More than 50 young people from North East Glasgow were being recognised for their work in tackling sectarianism in the city.
The teenagers were honoured for their work as part of Royston Youth Action’s (RYA) ‘Dealing with Difference’ project at a ceremony held in Glasgow Caledonian University’s Deeprose Lecture Theatre in front of an audience of community activists, anti-sectarian campaigners and local politicians.
The project, which has been funded by the Scottish Government, has been running for two years and the teenagers have been drawn from catholic and non-denominational secondary schools across the North East of the city including: All Saints Secondary in Barmulloch, Smithycroft Secondary in Riddrie (S3 and (S4), Springburn Academy and St Roch’s Secondary in Royston.

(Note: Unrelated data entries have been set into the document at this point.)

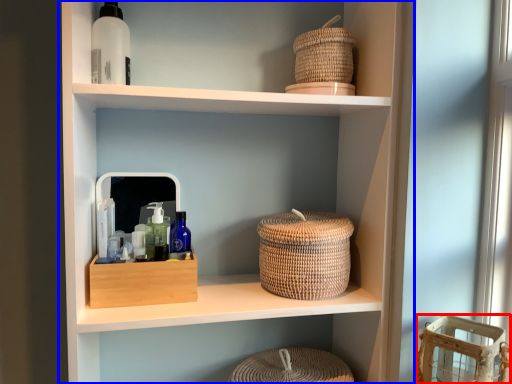 Question: Among these objects, which one is nearest to the camera, basket (highlighted by a red box) or shelf (highlighted by a blue box)?

Choices:
 (A) basket
 (B) shelf

Answer: (A) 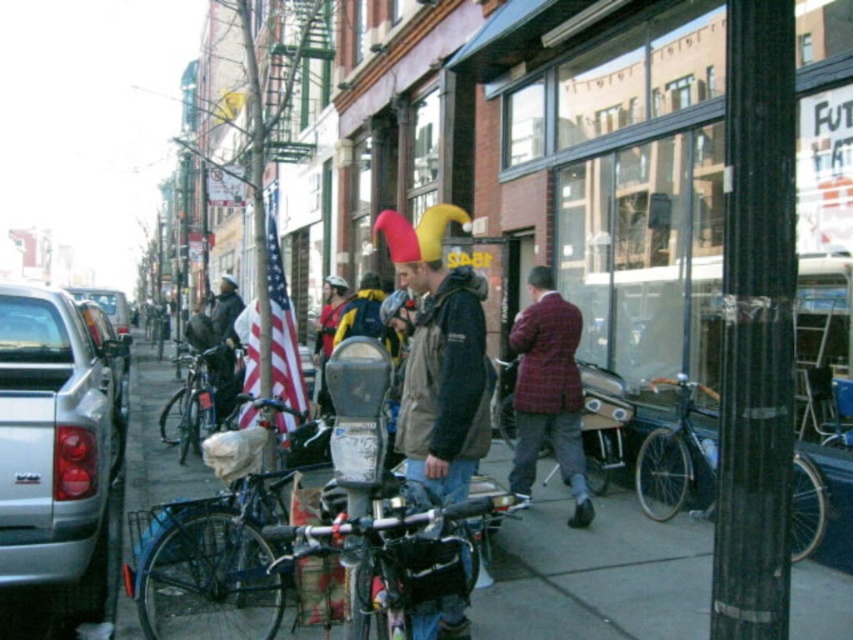 You are a delivery person who needs to place a package on the smooth concrete sidewalk at center. The package is 10 feet long. Can you place the package entirely on the sidewalk without overlapping the american flag at center?

The distance between the smooth concrete sidewalk at center and the american flag at center is 8.72 feet. Since the package is 10 feet long, it would extend beyond the 8.72 feet gap, overlapping the american flag at center. Therefore, you cannot place the package entirely on the sidewalk without overlapping the flag.

You are a city planner assessing the street layout. You need to ensure that the metallic silver bicycle at center can be seen from the nearby pedestrian crossing. Given the american flag at center is in front of it, does the flag block the view of the bicycle?

The american flag at center is taller than metallic silver bicycle at center, so it may block the view of the bicycle from certain angles depending on their positions.

You are a delivery person trying to navigate through the sidewalk. The smooth concrete sidewalk at center is below the american flag at center. Can you walk between them?

The smooth concrete sidewalk at center is below the american flag at center, so yes, you can walk between them since the sidewalk is under the flag and there is space in between. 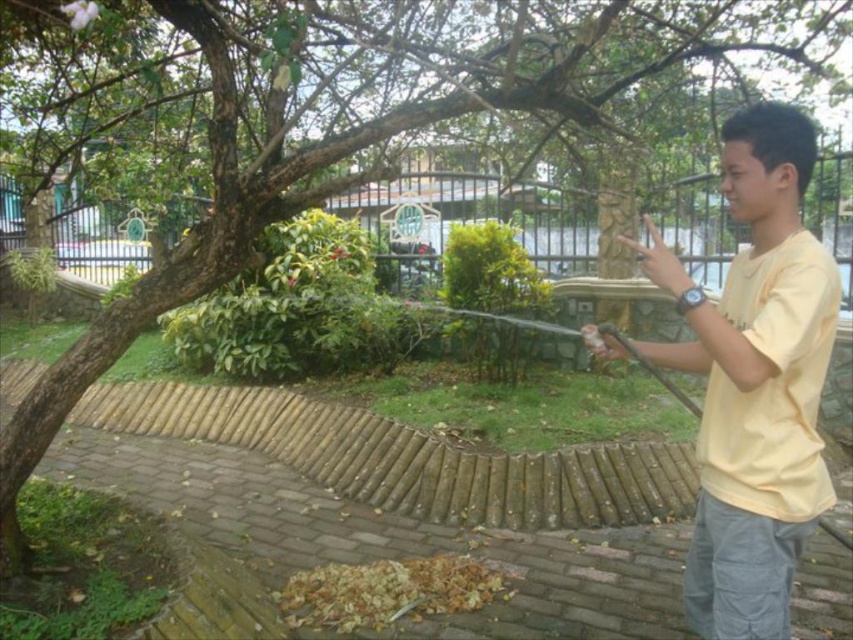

In all, 55 young people received ‘Royston Phoenix Awards’ recognising their commitment to the programme and the building of bridges with people from different religious and cultural backgrounds. Young People have been working on various activities throughout the project including: group work and discussions; sculpture workshops as well as residential trips through the Outward Bound Trust, participating in outdoor activities such as mountain biking, rock climbing and abseiling, canoeing and hillwalking.
RYA Anti-sectarianism Project Worker Morven Bruce said:‘‘We are very proud of all the young people who have participated in this project and we have seen new friendships being formed and horizons widened. Many of the young people we work with have never experienced outdoors activities, or been away from home, and it was a valuable experience for young people to participate in.
‘‘They have also achieved Outward Bound Trust (OBT) participatory certificates for their team work, and a few have been nominated for Skills for Life Scholarships through the Outward Bound Trust. One young person from St Roch’s Secondary has also been approved for the Mark Scott Leadership Award programme through the (OBT).
‘‘We decided to create the Royston Phoenix Awards, based on a young person’s response to being asked about bigotry in our society. They told us that “Sectarianism in Scotland shouldn’t exist, we should be rising above it all.” These are powerful sentiments and our young people’s message is loud and clear: by working together we can defeat sectarianism once and for all.”